In a very roundabout way to be honest. After I finished my PhD I wasn't sure what I wanted to do. I'd been very involved with sport during my time at university so decided to run for the role of Sport and Student Development Officer at my students' union and was successfully elected.
I was involved in the leadership of the student union and sat on the board of trustees of the university, which meant I was exposed to all the change happening in higher education policy at the time. I found this fascinating, and enjoyed being involved in strategic thinking, so decided to explore a career in policy. I applied for a policy officer role supporting a vice chancellor.
What do you enjoy most about working in policy?
I really enjoy that my job is intellectually stimulating. Keeping up with policy changes and analysing what these will mean for all of our members is really interesting.

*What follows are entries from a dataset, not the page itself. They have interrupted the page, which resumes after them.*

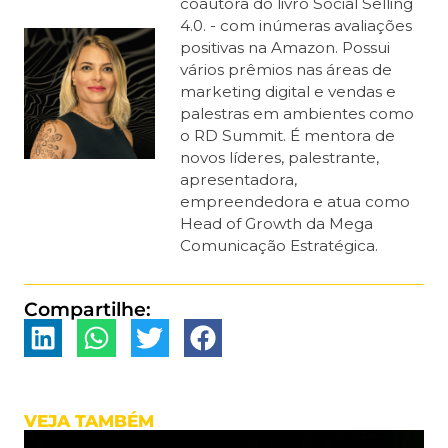
coautora do livro Social Selling
4.0. - com inúmeras avaliações
positivas na Amazon. Possui
vários prêmios nas áreas de
marketing digital e vendas e
palestras em ambientes como
o RD Summit. É mentora de
novos líderes, palestrante,
apresentadora,
empreendedora e atua como
Head of Growth da Mega
Comunicação Estratégica.
Compartilhe:
VEJA TAMBÉM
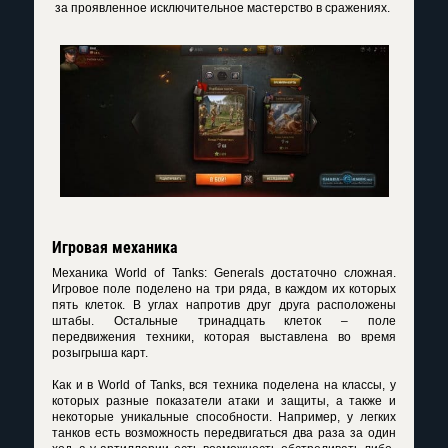
за проявленное исключительное мастерство в сражениях.
Игровая механика
Механика World of Tanks: Generals достаточно сложная.
Игровое поле поделено на три ряда, в каждом их которых
пять клеток. В углах напротив друг друга расположены
штабы. Остальные тринадцать клеток – поле
передвижения техники, которая выставлена во время
розыгрыша карт.
Как и в World of Tanks, вся техника поделена на классы, у
которых разные показатели атаки и защиты, а также и
некоторые уникальные способности. Например, у легких
танков есть возможность передвигаться два раза за один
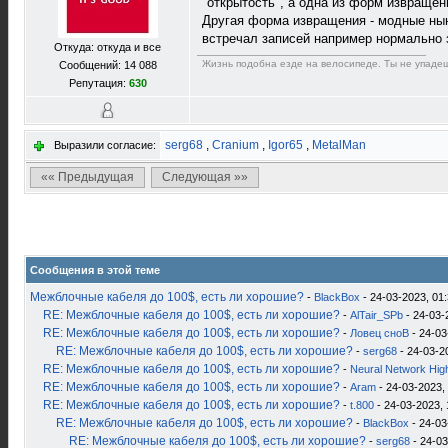
"открытость", а одна из форм извращен
Другая форма извращения - модные ныне
встречал записей например нормально 
Откуда: откуда и все
Жизнь подобна езде на велосипеде. Ты не упадеш
Сообщений: 14 088
Репутация:
630
serg68
,
Cranium
,
Igor65
,
MetalMan
Выразили согласие:
«« Предыдущая
Следующая »»
Сообщения в этой теме
Межблочные кабеля до 100$, есть ли хорошие?
-
BlackBox
- 24-03-2023, 01
RE: Межблочные кабеля до 100$, есть ли хорошие?
-
AlTair_SPb
- 24-03-
RE: Межблочные кабеля до 100$, есть ли хорошие?
-
Ловец сноВ
- 24-03
RE: Межблочные кабеля до 100$, есть ли хорошие?
-
serg68
- 24-03-2
RE: Межблочные кабеля до 100$, есть ли хорошие?
-
Neural Network Hig
RE: Межблочные кабеля до 100$, есть ли хорошие?
-
Aram
- 24-03-2023,
RE: Межблочные кабеля до 100$, есть ли хорошие?
-
t.800
- 24-03-2023, 
RE: Межблочные кабеля до 100$, есть ли хорошие?
-
BlackBox
- 24-03
RE: Межблочные кабеля до 100$, есть ли хорошие?
-
serg68
- 24-03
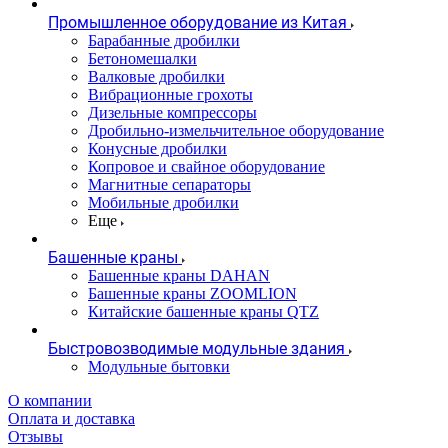
Промышленное оборудование из Китая
Барабанные дробилки
Бетономешалки
Валковые дробилки
Вибрационные грохоты
Дизельные компрессоры
Дробильно-измельчительное оборудование
Конусные дробилки
Копровое и свайное оборудование
Магнитные сепараторы
Мобильные дробилки
Еще
Башенные краны
Башенные краны DAHAN
Башенные краны ZOOMLION
Китайские башенные краны QTZ
Быстровозводимые модульные здания
Модульные бытовки
О компании
Оплата и доставка
Отзывы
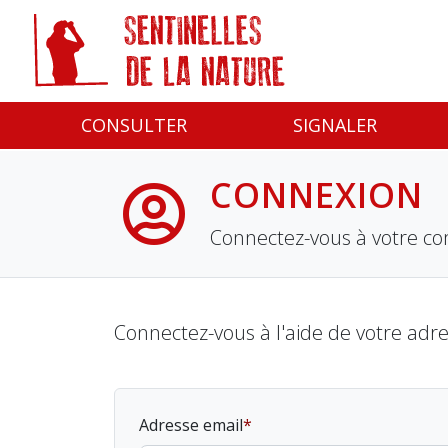
Panneau de gestion des cookies
CONSULTER
SIGNALER
CONNEXION
Connectez-vous à votre co
Connectez-vous à l'aide de votre adr
Adresse email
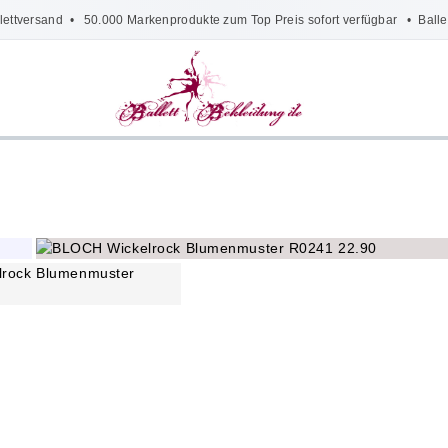
lettversand
• 50.000 Markenprodukte zum Top Preis sofort verfügbar •
Balle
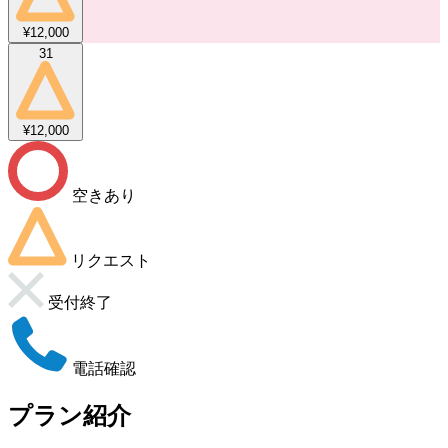
¥12,000
31
¥12,000
空きあり
リクエスト
受付終了
電話確認
プラン紹介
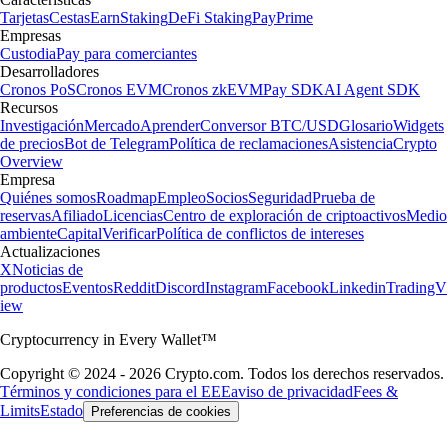
Tarjetas
Cestas
Earn
Staking
DeFi Staking
Pay
Prime
Empresas
Custodia
Pay para comerciantes
Desarrolladores
Cronos PoS
Cronos EVM
Cronos zkEVM
Pay SDK
AI Agent SDK
Recursos
Investigación
Mercado
Aprender
Conversor BTC/USD
Glosario
Widgets
de precios
Bot de Telegram
Política de reclamaciones
Asistencia
Crypto
Overview
Empresa
Quiénes somos
Roadmap
Empleo
Socios
Seguridad
Prueba de
reservas
Afiliado
Licencias
Centro de exploración de criptoactivos
Medio
ambiente
Capital
Verificar
Política de conflictos de intereses
Actualizaciones
X
Noticias de
productos
Eventos
Reddit
Discord
Instagram
Facebook
Linkedin
TradingV
iew
Cryptocurrency in Every Wallet™
Copyright © 2024 - 2026 Crypto.com. Todos los derechos reservados.
Términos y condiciones para el EEE
aviso de privacidad
Fees &
Limits
Estado
Preferencias de cookies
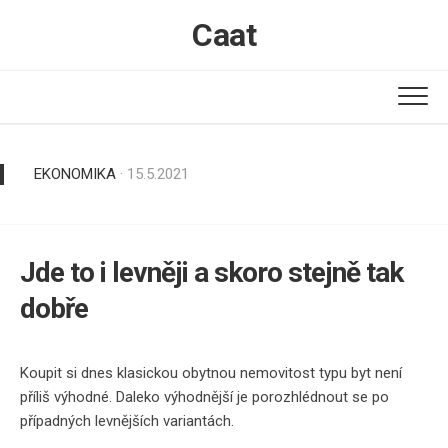
Skip
Caat
to
content
EKONOMIKA
· 15.5.2021
Jde to i levněji a skoro stejně tak
dobře
Koupit si dnes klasickou obytnou nemovitost typu byt není
příliš výhodné. Daleko výhodnější je porozhlédnout se po
případných levnějších variantách.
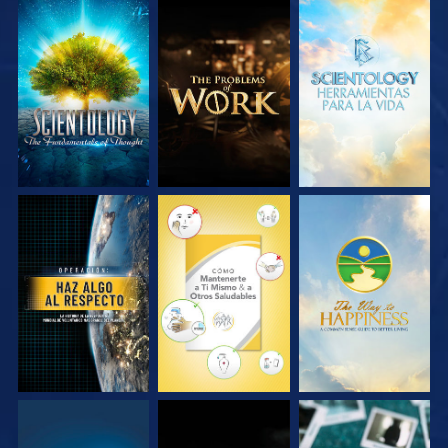
EXPLORA LAS
EXPLORA LAS
EXPLORA LAS
SERIES
SERIES
SERIES
VE
VE
VE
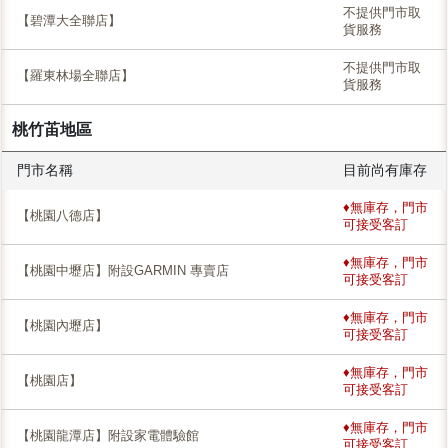
不提供門市取
【碧潭大全聯店】
貨服務
不提供門市取
【羅東林場全聯店】
貨服務
桃竹苖地區
門市名稱
目前尚有庫存
♦無庫存，門市
【桃園八德店】
可接受客訂
♦無庫存，門市
【桃園中壢店】附設GARMIN 專賣店
可接受客訂
♦無庫存，門市
【桃園內壢店】
可接受客訂
♦無庫存，門市
【桃園店】
可接受客訂
♦無庫存，門市
【桃園龍潭店】附設家電體驗館
可接受客訂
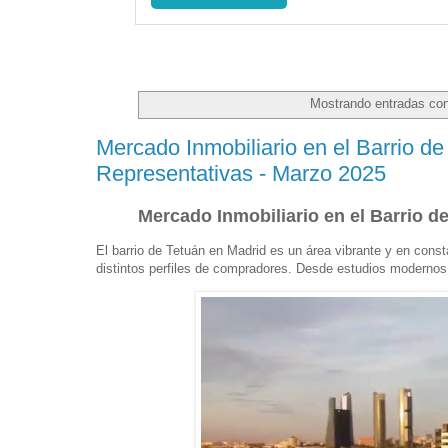
Mostrando entradas con
Mercado Inmobiliario en el Barrio de
Representativas - Marzo 2025
Mercado Inmobiliario en el Barrio d
El barrio de Tetuán en Madrid es un área vibrante y en cons
distintos perfiles de compradores. Desde estudios modernos 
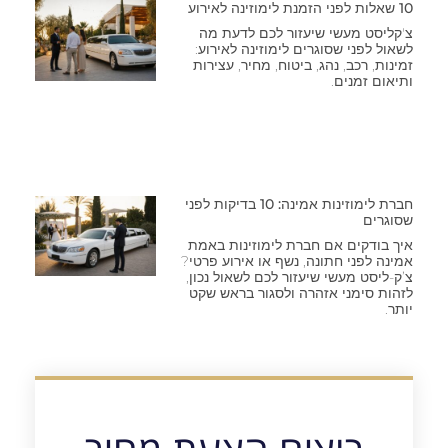
10 שאלות לפני הזמנת לימוזינה לאירוע
צ'קליסט מעשי שיעזור לכם לדעת מה
לשאול לפני שסוגרים לימוזינה לאירוע:
זמינות, רכב, נהג, ביטוח, מחיר, עצירות
ותיאום זמנים.
חברת לימוזינות אמינה: 10 בדיקות לפני
שסוגרים
איך בודקים אם חברת לימוזינות באמת
אמינה לפני חתונה, נשף או אירוע פרטי?
צ’ק-ליסט מעשי שיעזור לכם לשאול נכון,
לזהות סימני אזהרה ולסגור בראש שקט
יותר.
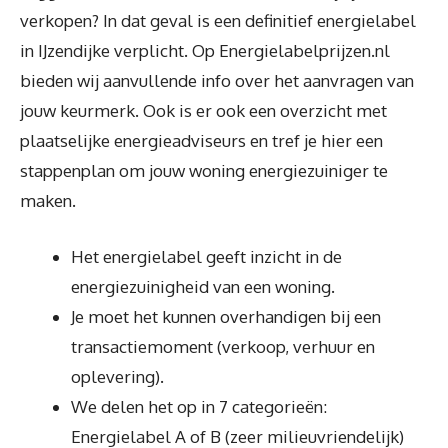
verkopen? In dat geval is een definitief energielabel
in IJzendijke verplicht. Op Energielabelprijzen.nl
bieden wij aanvullende info over het aanvragen van
jouw keurmerk. Ook is er ook een overzicht met
plaatselijke energieadviseurs en tref je hier een
stappenplan om jouw woning energiezuiniger te
maken.
Het energielabel geeft inzicht in de
energiezuinigheid van een woning.
Je moet het kunnen overhandigen bij een
transactiemoment (verkoop, verhuur en
oplevering).
We delen het op in 7 categorieën:
Energielabel A of B (zeer milieuvriendelijk)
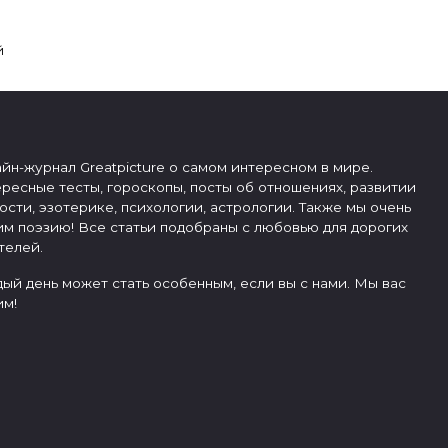
й
йн-журнал Greatpicture о самом интересном в мире.
ресные тесты, гороскопы, посты об отношениях, развитии
ости, эзотерике, психологии, астрологии. Также мы очень
м поэзию! Все статьи подобраны с любовью для дорогих
телей.
ый день может стать особенным, если вы с нами. Мы вас
м!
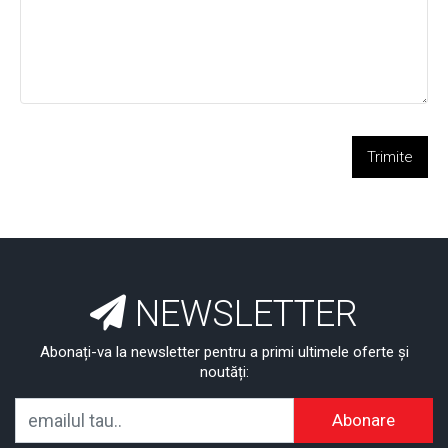
Trimite
NEWSLETTER
Abonați-va la newsletter pentru a primi ultimele oferte și
noutăți:
Abonare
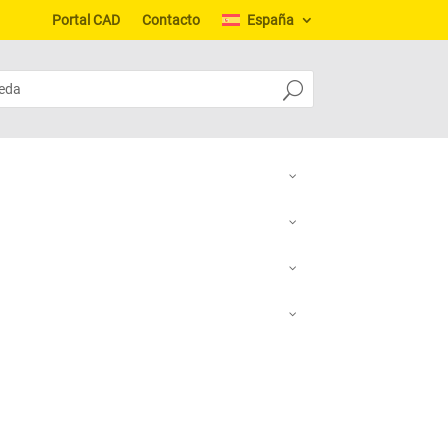
Portal CAD
Contacto
España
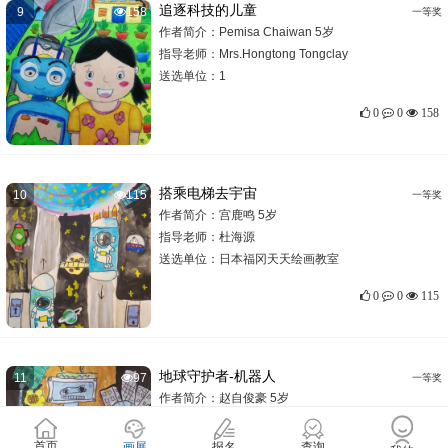
追逐科技的儿童
9
158
一等奖
作者简介：Pemisa Chaiwan 5岁
指导老师：
Mrs.Hongtong Tongclay
送选单位：
1
0
0
158
搭乘电梯去宇宙
10
115
一等奖
作者简介：宫鹿鸣 5岁
指导老师：
杜海源
送选单位：
日本福冈天天绘画教室
0
0
115
地球守护者-机器人
11
97
一等奖
作者简介：赵自俊豪 5岁
指导老师：
杜海源
送选单位：
日本福冈天天绘画教室
首页
画展
报名
查询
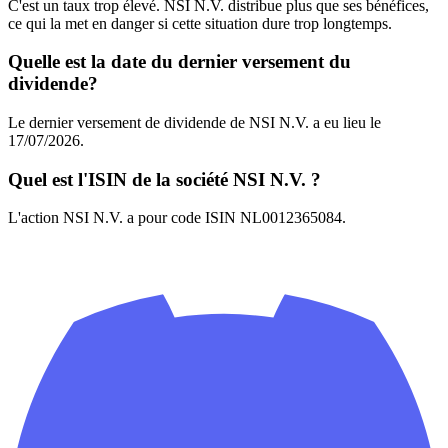
C'est un taux trop élevé. NSI N.V. distribue plus que ses bénéfices,
ce qui la met en danger si cette situation dure trop longtemps.
Quelle est la date du dernier versement du
dividende?
Le dernier versement de dividende de NSI N.V. a eu lieu le
17/07/2026.
Quel est l'ISIN de la société NSI N.V. ?
L'action NSI N.V. a pour code ISIN NL0012365084.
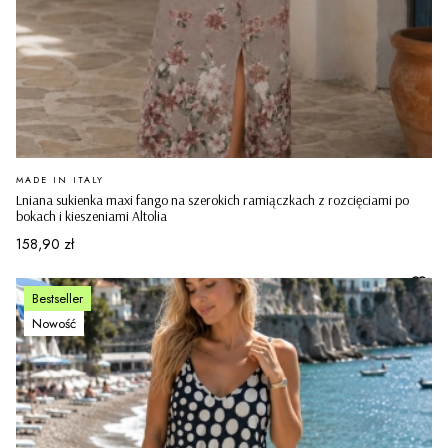
PRODUCENT
MADE IN ITALY
Lniana sukienka maxi fango na szerokich ramiączkach z rozcięciami po
bokach i kieszeniami Altolia
Cena
158,90 zł
Bestseller
Nowość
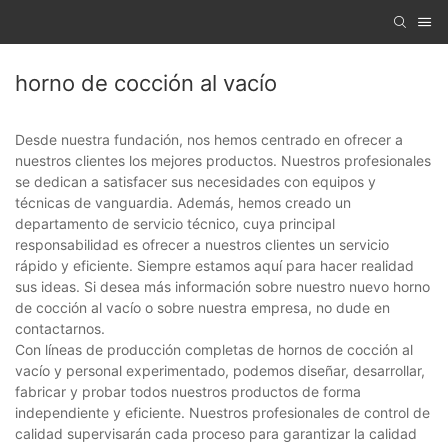
horno de cocción al vacío
Desde nuestra fundación, nos hemos centrado en ofrecer a
nuestros clientes los mejores productos. Nuestros profesionales
se dedican a satisfacer sus necesidades con equipos y
técnicas de vanguardia. Además, hemos creado un
departamento de servicio técnico, cuya principal
responsabilidad es ofrecer a nuestros clientes un servicio
rápido y eficiente. Siempre estamos aquí para hacer realidad
sus ideas. Si desea más información sobre nuestro nuevo horno
de cocción al vacío o sobre nuestra empresa, no dude en
contactarnos.
Con líneas de producción completas de hornos de cocción al
vacío y personal experimentado, podemos diseñar, desarrollar,
fabricar y probar todos nuestros productos de forma
independiente y eficiente. Nuestros profesionales de control de
calidad supervisarán cada proceso para garantizar la calidad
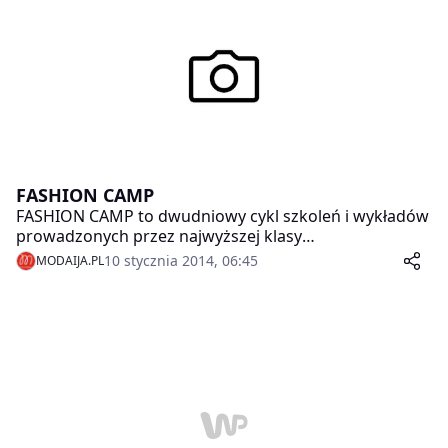
FASHION CAMP
FASHION CAMP to dwudniowy cykl szkoleń i wykładów
prowadzonych przez najwyższej klasy
profesjonalistów z obszaru mody i biznesu.
10 stycznia 2014, 06:45
MODAIJA.PL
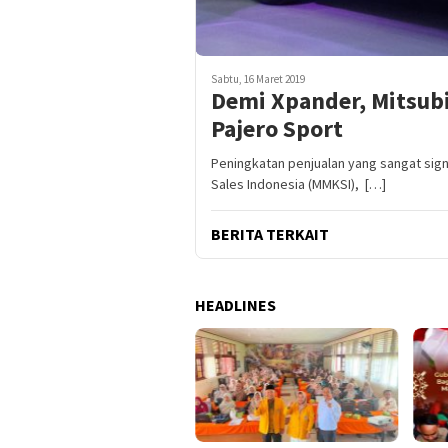
Sabtu, 16 Maret 2019
Demi Xpander, Mitsub
Pajero Sport
Peningkatan penjualan yang sangat sign
Sales Indonesia (MMKSI), […]
BERITA TERKAIT
HEADLINES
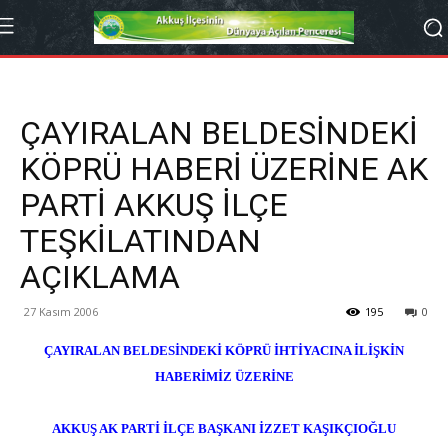
ÇAYIRALAN BELDESİNDEKİ
KÖPRÜ HABERİ ÜZERİNE AK
PARTİ AKKUŞ İLÇE
TEŞKİLATINDAN
AÇIKLAMA
27 Kasım 2006
195
0
ÇAYIRALAN BELDESİNDEKİ KÖPRÜ İHTİYACINA İLİŞKİN
HABERİMİZ ÜZERİNE
AKKUŞ AK PARTİ İLÇE BAŞKANI İZZET KAŞIKÇIOĞLU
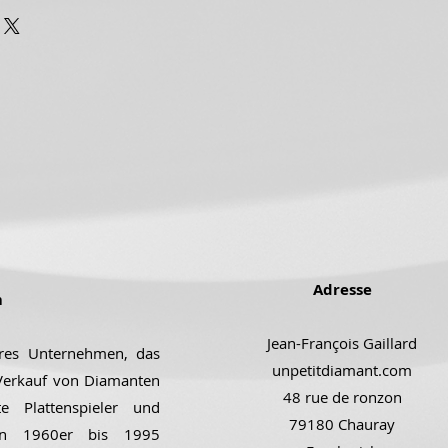
Adresse
m
Jean-François Gaillard
ares Unternehmen, das
unpetitdiamant.com
 Verkauf von Diamanten
48 rue de ronzon
e Plattenspieler und
79180 Chauray
den 1960er bis 1995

I also find creating positive change for the higher education sector enjoyable and highly motivating.
What are the most challenging parts?
Being patient. Policy change takes time and this can be frustrating. It's also common for political change to shift priorities, which might mean something you've been working on for months is no longer relevant.
How relevant is your undergraduate degree to your job? Has having a PhD helped?
In terms of subject content my chemistry degree isn't relevant at all. It has, however, equipped me with a range of transferable skills that I rely on daily. The most important of these is the ability to think analytically - being able to quickly understand a problem and assess a range of options for its resolution.
Completing a PhD wasn't necessary for this career, but I do find having a background in research and in a numerate subject is generally helpful for the data analysis aspect of the role.
How has your role developed and what are your career ambitions?
My previous role as a policy analyst was focussed on developing the evidence base for policy development and leading individual research projects. I then progressed to become a policy manager. This means I now lead a whole programme of work focussed on a specific policy issue - which in my case is immigration.
A typical next step would be to go on to become deputy head or head of policy. In these roles you have responsibility for several programmes of work and might be part of the management team of the organisation.
Do you have any advice for others who want to work in policy?
When considering careers in policy most people only consider the Civil Service and routes like the Fast Stream. While this is a great graduate scheme, it's important to remember that this isn't the only option. There are many other representative bodies or think tanks out there which can offer you similarly stimulating internship or graduate roles. This option might even be better for you if you have your heart set on working in a certain policy area.
For anyone considering further study, especially a PhD, I would suggest you think about your motivation and the course best suited to fulfilling this. A PhD was the right option for me at the time as I was unsure about whether I wanted to pursue a career in academic research or not, and it allowed me to explore this and spend three years researching a topic I was highly interested in. Had my motivation been to further or enhance a career in policy, it may have been that a Masters in social policy or research methods may have been a better option.